There is no easy answer to mental health issues, but there is always hope, and trying a wide variety of solutions is the best approach. If you rely on only 1 approach it may not work. We cannot feel that therapy and medication are the only answers as it is much more complicated than that. Do everything possible you can and surround yourself with friends and supportive people, and stay away from toxic people, places and things as they/it may trigger your depression. If you are religious get support from your church. If you love animals and don’t have one then get one if you have the time. Save a beautiful animal from your local shelter. If you are serious about suicide talk to someone or get yourself to a hospital. It takes time to heal and please remember that there is always hope.
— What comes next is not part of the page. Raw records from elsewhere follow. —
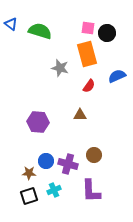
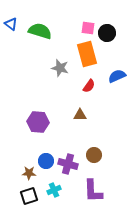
purple L-shape: moved 2 px right
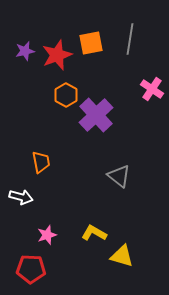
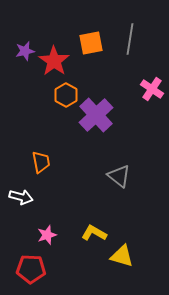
red star: moved 3 px left, 6 px down; rotated 16 degrees counterclockwise
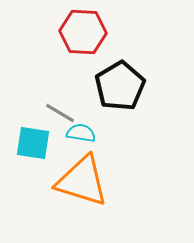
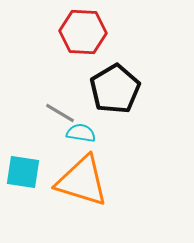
black pentagon: moved 5 px left, 3 px down
cyan square: moved 10 px left, 29 px down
Oh yes, keeping a journal about your feelings and at least once a week write in it what you are grateful for (research shows that doing it daily is less effective as it becomes too habitual and has less meaning). I can tell you that writing this entry has already helped to improve my mood. Now, I am going to take my antidepressant medication, do some meditation, write in my journal and go for a bike ride. I still feel depressed, but it helps and I hope in time that I will find happiness and joy as I hope everyone with this terrible illness will also.